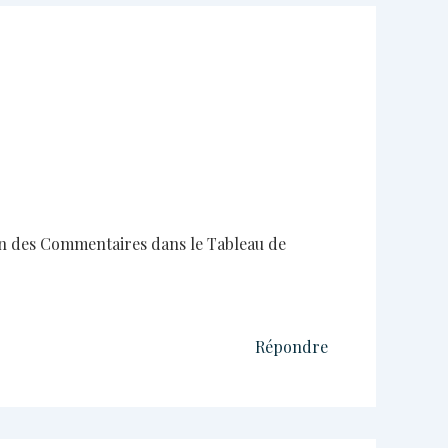
ran des Commentaires dans le Tableau de
Répondre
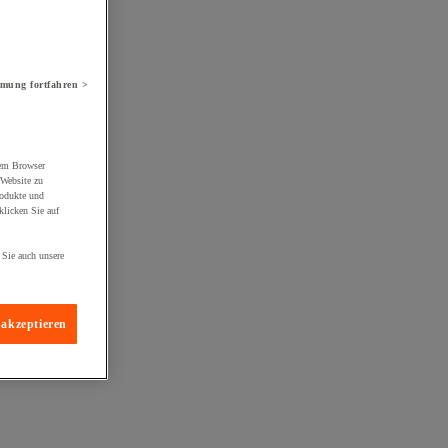
mung fortfahren >
rem Browser
 Website zu
rodukte und
licken Sie auf
 Sie auch unsere
 akzeptieren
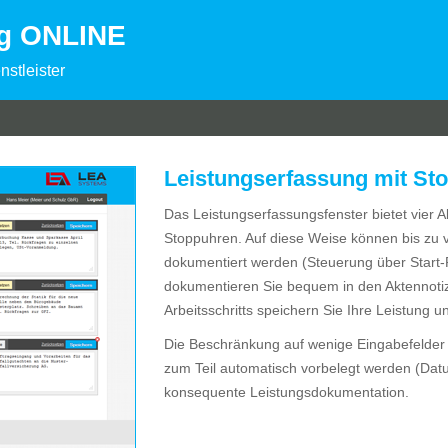
ng ONLINE
nstleister
Leistungserfassung mit St
Das Leistungserfassungsfenster bietet vier A
Stoppuhren. Auf diese Weise können bis zu vi
dokumentiert werden (Steuerung über Start-P
dokumentieren Sie bequem in den Aktennoti
Arbeitsschritts speichern Sie Ihre Leistung 
Die Beschränkung auf wenige Eingabefelder 
zum Teil automatisch vorbelegt werden (Datu
konsequente Leistungsdokumentation.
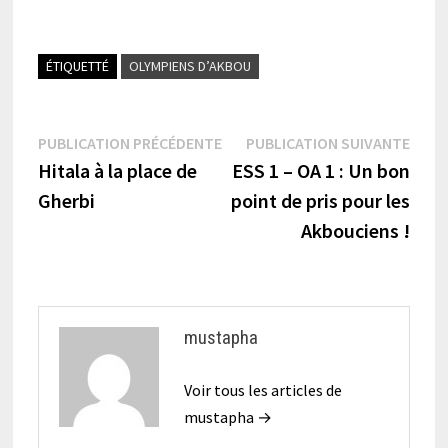
ÉTIQUETTÉ
OLYMPIENS D’AKBOU
Navigation
Publication
Publi
PUBLICATION PRÉCÉDENTE
PUBLICATION SUIVANTE
précédente :
suiva
Hitala à la place de
ESS 1 – OA 1 : Un bon
de
Gherbi
point de pris pour les
l’article
Akbouciens !
mustapha
Voir tous les articles de
mustapha →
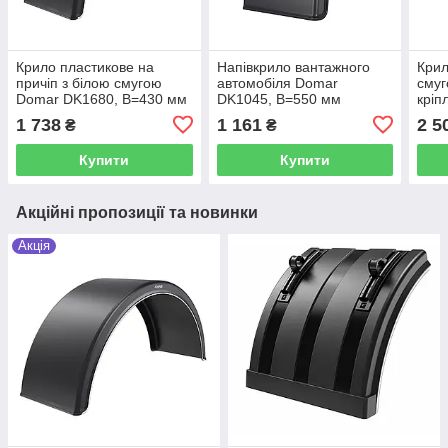
Крило пластикове на
Напівкрило вантажного
Крил
причіп з білою смугою
автомобіля Domar
смуг
Domar DK1680, B=430 мм
DK1045, B=550 мм
кріп
DK30
1 738
1 161
2 5
₴
₴
430
Купити
Купити
Акційні пропозиції та новинки
Акція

**Exercise instructions**
Search the material for the string "werden" and return each line that has it.

**Problem solution**
dokumentiert werden (Steuerung über Start-P
zum Teil automatisch vorbelegt werden (Datu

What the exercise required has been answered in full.